Spurred by Paul Griffiths’ intriguing review in Commonweal, I purchased Gillian Rose’s Love’s Work, her posthumously published memoir. I had not read Rose before; and I confess the book is unlike anything I’ve read. It can be read in an evening; but its effect remains far beyond the initial encounter.
Here is a passage that tantalizes and provokes:
It is the unrevealed religion that troubles us more than any revealed religion: the unrevealed religion which has hold of us without any evidences, natural or supernatural, without any credos or dogmas, liturgies or services. It is the very religion that makes us protest, “But I have no religion,” the very protestantism against modernity that fuels our inner self-relation. Yet this very protest founded modernity.

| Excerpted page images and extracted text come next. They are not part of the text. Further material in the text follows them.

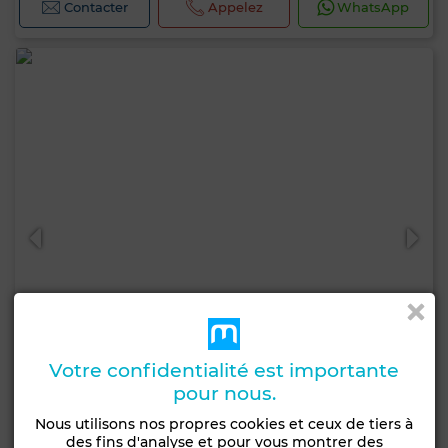
Contacter
Appelez
WhatsApp
Votre confidentialité est importante
pour nous.
7 000 000 DH
Nous utilisons nos propres cookies et ceux de tiers à
des fins d'analyse et pour vous montrer des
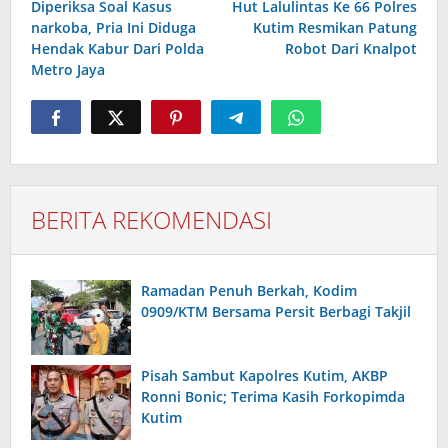
Diperiksa Soal Kasus
Hut Lalulintas Ke 66 Polres
narkoba, Pria Ini Diduga
Kutim Resmikan Patung
Hendak Kabur Dari Polda
Robot Dari Knalpot
Metro Jaya
BERITA REKOMENDASI
Ramadan Penuh Berkah, Kodim
0909/KTM Bersama Persit Berbagi Takjil
Pisah Sambut Kapolres Kutim, AKBP
Ronni Bonic; Terima Kasih Forkopimda
Kutim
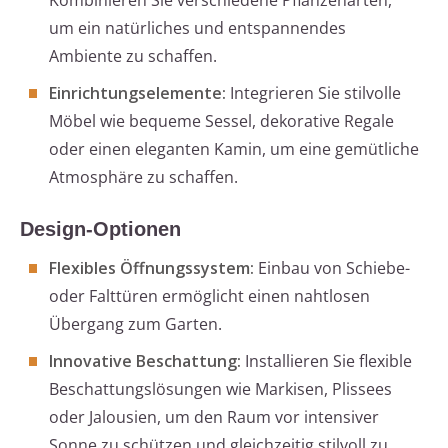
Kombinieren Sie verschiedene Pflanzenarten,
um ein natürliches und entspannendes
Ambiente zu schaffen.
Einrichtungselemente:
Integrieren Sie stilvolle
Möbel wie bequeme Sessel, dekorative Regale
oder einen eleganten Kamin, um eine gemütliche
Atmosphäre zu schaffen.
Design-Optionen
Flexibles Öffnungssystem:
Einbau von Schiebe-
oder Falttüren ermöglicht einen nahtlosen
Übergang zum Garten.
Innovative Beschattung:
Installieren Sie flexible
Beschattungslösungen wie Markisen, Plissees
oder Jalousien, um den Raum vor intensiver
Sonne zu schützen und gleichzeitig stilvoll zu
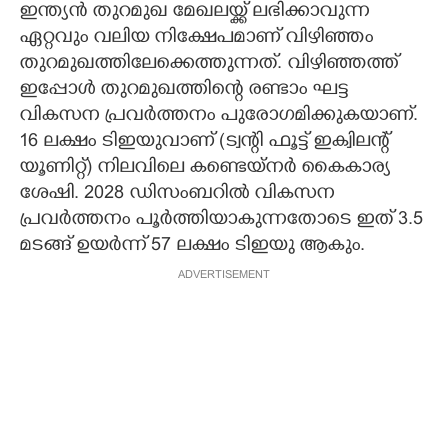
ഇന്ത്യൻ തുറമുഖ മേഖലയ്ക്ക് ലഭിക്കാവുന്ന
ഏറ്റവും വലിയ നിക്ഷേപമാണ് വിഴിഞ്ഞം
തുറമുഖത്തിലേക്കെത്തുന്നത്. വിഴിഞ്ഞത്ത്
ഇപ്പോൾ തുറമുഖത്തിന്റെ രണ്ടാം ഘട്ട
വികസന പ്രവർത്തനം പുരോഗമിക്കുകയാണ്.
16 ലക്ഷം ടിഇയുവാണ് (ട്വന്റി ഫൂട്ട് ഇക്വിലന്റ്
യൂണിറ്റ്)​ നിലവിലെ കണ്ടെയ്നർ കൈകാര്യ
ശേഷി. 2028 ഡിസംബറിൽ വികസന
പ്രവർത്തനം പൂർത്തിയാകുന്നതോടെ ഇത് 3.5
മടങ്ങ് ഉയർന്ന് 57 ലക്ഷം ടിഇയു ആകും.
ADVERTISEMENT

This self-reliance leaves us at the mercy of our own mercilessness; it keeps us infinitely sentimental about ourselves, but methodically ruthless towards others; it breeds sureness of self, not ready to be unsure, with an unconscious conviction of eternal but untried election.
This unrevealed religion is the baroque excrescence of the Protestant ethic: hedonist, not ascetic, voluptuous, not austere, embellished, not plain, it devotes us to our own individual, inner-worldly authority, but with the loss of the inner as well as the outer mediator. This is an ethic without ethics, a religion without salvation.
Have others read Rose; and what is their reaction?